The Council of Public Works of Budapest drew up the first proposal for the settlement of the area in 1938, which also took into account the abolition of the railway station here. Between 1970 and 1976, the area along Párkány Street was redeveloped, and between 1982 and 1984, the first phase of the Vizafogó residential estate was built on the eastern side of the Budapest Metro, based on the designs of László Bene and Ferenc Szentmártoni. The ten-story buildings, constructed using the technology of a building factory, contained 2,684 apartments. In addition, a 16-room school, a 200-seat kindergarten, a 100-seat daycare and the present building of the Berzsenyi Dániel Gimnázium were built on the site, along with commercial units and a pharmacy. From 1987 onwards, the second phase was built on the site of the freight station, which was completed by 1989. The station building was renovated and is still standing today.

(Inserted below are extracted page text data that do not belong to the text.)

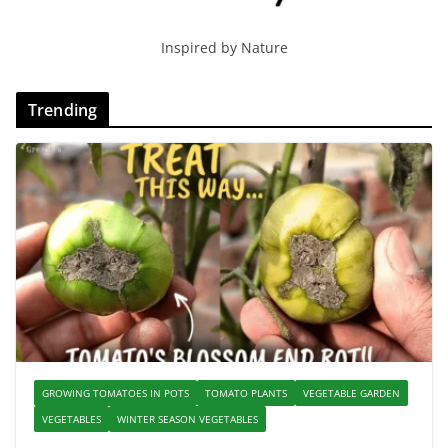
Inspired by Nature
Trending
GROWING TOMATOES IN POTS
TOMATO PLANTS
VEGETABLE GARDEN
VEGETABLES
WINTER SEASON VEGETABLES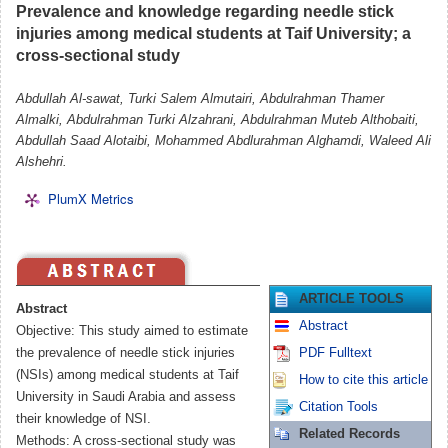
Prevalence and knowledge regarding needle stick
injuries among medical students at Taif University; a
cross-sectional study
Abdullah Al-sawat, Turki Salem Almutairi, Abdulrahman Thamer
Almalki, Abdulrahman Turki Alzahrani, Abdulrahman Muteb Althobaiti,
Abdullah Saad Alotaibi, Mohammed Abdlurahman Alghamdi, Waleed Ali
Alshehri.
PlumX Metrics
ARTICLE TOOLS
Abstract
Abstract
Objective: This study aimed to estimate
the prevalence of needle stick injuries
PDF Fulltext
(NSIs) among medical students at Taif
How to cite this article
University in Saudi Arabia and assess
Citation Tools
their knowledge of NSI.
Related Records
Methods: A cross-sectional study was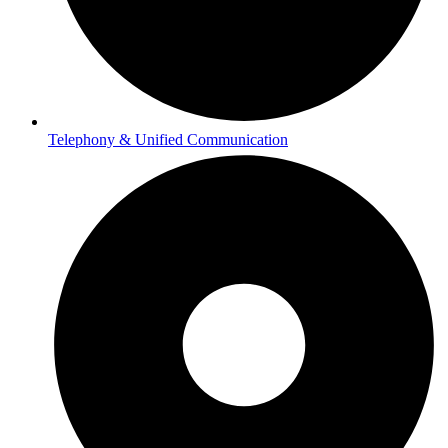
Telephony & Unified Communication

In the north-western part of the neighborhood is the Marina Beach, which began construction in the early 2000s. The 2017 World Aquatics Championships led to the construction of the Danube Arena in the Dagály Bath area, which was associated with the renewal of a large part of the Danube promenade in the district, which was named Moscow Promenade.

Before the Regime Change, the FOKA (River Regulation and Gravel Dredging Company) operated a plant around the artificial Danube bay between the Marina shore and the mouth of the Rákos stream. Today, it functions as a motorboat and small boat harbor.

In January 2021, a large park in Vizafogó near the Árpád Bridge was announced for construction. Construction officially began on June 21 of the same year, and was open to the public on March 8, 2022.